Why I Set Up a Spam Filter Just for Emails From My Kids' School
There are emails about PTA meetings. There are emails about Halloween parties and reading celebrations. Fundraisers. Field trips. Instructions for parents who want to opt out of Common Core testing. There are addenda to earlier messages that misstated or omitted the location of an event or a phone number. Sometimes there are emails with the subject line “PRINCIPAL’S UPDATE,” no text in the body explaining anything, and a mystery PDF attached. Who knows what it is?
And I’m only on Monday.
I happen to have a job, a statistically normal number of friendships, and, oh yeah, the kids who are the reason for all these emails, so this oceanic volume is more than I could ever hope to keep up with. I would be stressed out by this if I felt the quality of the content merited it, if the information promised to enrich my children’s lives or strengthen our relationship with their teachers. But it doesn’t. On the whole, it feels obligatory and impersonal. It’s not thoughtfully composed. And it doesn’t speak to my kids’ passions or concerns.
When I was a kid my father had no idea what was going on in school, beyond what he saw in my report card.
Prolific emailing is just one aspect of a culture of frenzied sharing that now seems common in schools. There is this nagging insistence that we belong, a reflexive exaltation of The Community. It’s all very foreign to me. When I was a kid my father had no idea what was going on in school, beyond what he saw in my report card. He didn’t come to school for events or meetings with teachers. He wasn’t scheduling coffee dates with the other class parents. As far as I could tell, everyone was happy with the arrangement. I see no need to have deviated from it, but here we are.
I show up for school concerts and classroom celebrations. I attend parent-teacher conferences. When I do, I give myself a little pat on the back and savor, for a moment, my present-ness. But mostly what I feel is the strange disconnect between the funny, sensitive, somewhat weird, and occasionally maddening girls I know as my daughters and the flat, featureless reports I get from the adults they’re spending every weekday with.
Quantity of communication has not brought quality of interaction. For all the correspondence and the contact, our teachers and administrators don’t seem to know our kids any better. (Simple questions like “Whom does my daughter gravitate toward in class?” and “Whom does she clash with?” receive scripted non-responses necessitated by privacy regulations.)

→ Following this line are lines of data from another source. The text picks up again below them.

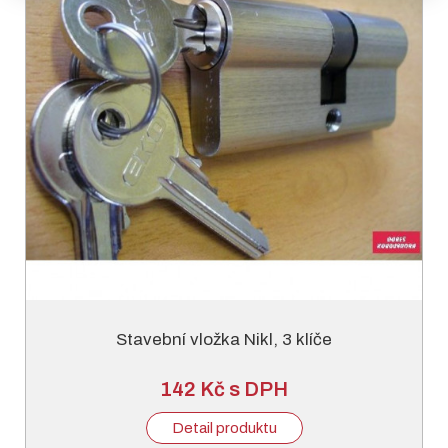
Stavební vložka Nikl, 3 klíče
142 Kč s DPH
Detail produktu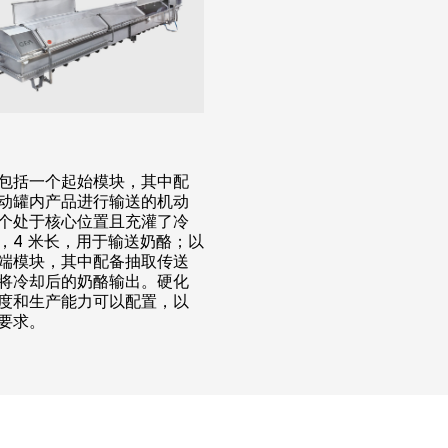
包括一个起始模块，其中配
动罐内产品进行输送的机动
个处于核心位置且充灌了冷
，4 米长，用于输送奶酪；以
端模块，其中配备抽取传送
将冷却后的奶酪输出。硬化
度和生产能力可以配置，以
要求。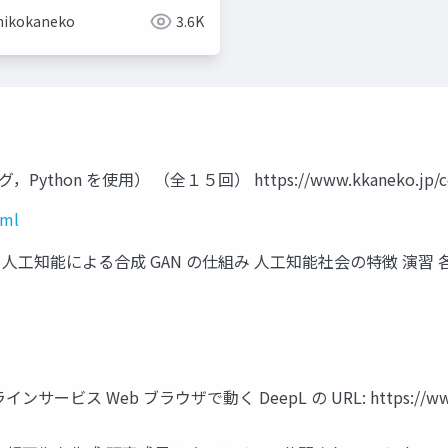
hikokaneko
3.6K
on を使用） （全１５回） https://www.kkaneko.jp/cc/a
tml
2-3 12-4 人工知能による合成 GAN の仕組み 人工知能社会の
eb ブラウザで動く DeepL の URL: https://www.deepl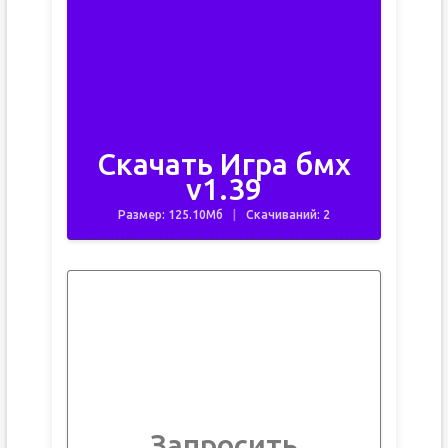
Скачать Игра бмх
v1.39
Размер: 125.10Мб
Скачиваний: 2
Запросить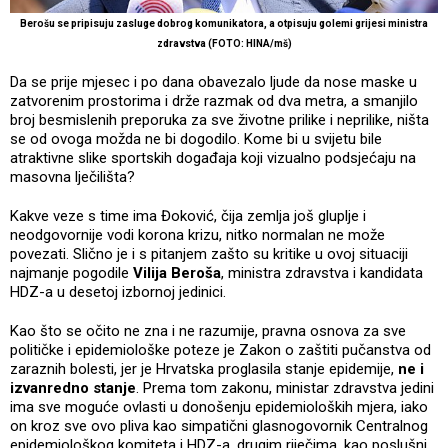
Berošu se pripisuju zasluge dobrog komunikatora, a otpisuju golemi grijesi ministra
zdravstva (FOTO: HINA/mš)
Da se prije mjesec i po dana obavezalo ljude da nose maske u
zatvorenim prostorima i drže razmak od dva metra, a smanjilo
broj besmislenih preporuka za sve životne prilike i neprilike, ništa
se od ovoga možda ne bi dogodilo. Kome bi u svijetu bile
atraktivne slike sportskih događaja koji vizualno podsjećaju na
masovna lječilišta?
Kakve veze s time ima Đoković, čija zemlja još gluplje i
neodgovornije vodi korona krizu, nitko normalan ne može
povezati. Slično je i s pitanjem zašto su kritike u ovoj situaciji
najmanje pogodile
Vilija Beroša
, ministra zdravstva i kandidata
HDZ-a u desetoj izbornoj jedinici.
Kao što se očito ne zna i ne razumije, pravna osnova za sve
političke i epidemiološke poteze je Zakon o zaštiti pučanstva od
zaraznih bolesti, jer je Hrvatska proglasila stanje epidemije,
ne i
izvanredno stanje
. Prema tom zakonu, ministar zdravstva jedini
ima sve moguće ovlasti u donošenju epidemioloških mjera, iako
on kroz sve ovo pliva kao simpatični glasnogovornik Centralnog
epidemiološkog komiteta i HDZ-a, drugim riječima, kao poslušni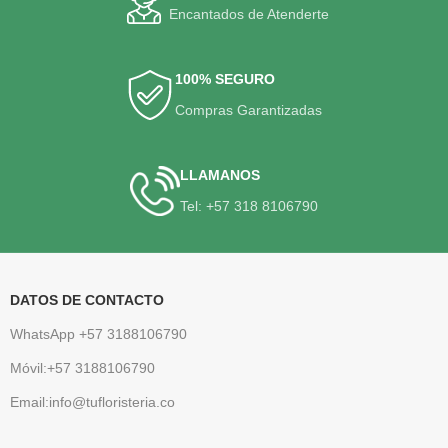
Encantados de Atenderte
100% SEGURO
Compras Garantizadas
LLAMANOS
Tel: +57 318 8106790
DATOS DE CONTACTO
WhatsApp +57 3188106790
Móvil:+57 3188106790
Email:info@tufloristeria.co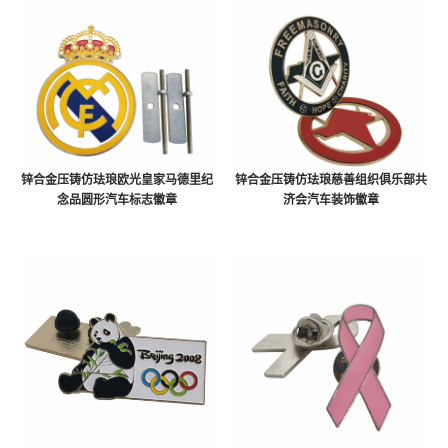
锌合金压铸仿珐琅欧光皇家马德里纪
锌合金压铸仿珐琅慈善组织俱乐部共
念品圆形汽车标志徽章
济会汽车装饰徽章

Or perhaps, in part, it’s because of all the correspondence and contact that schools aren’t able to build better relationships with students. Given the absurdly large class sizes, standardized-test prep, and mass-shooter lockdown drills that are now permanent parts of the job description, it’s a wonder teachers have any time for close observation or one-on-one attention after they produce the Joyce Carol Oatesian reams of email they’re obliged to bang out each week.
School—public school, anyway—has become all about checking boxes. So in that spirit, I’ve decided to check a box, as well. The one that marks all of these emails as spam.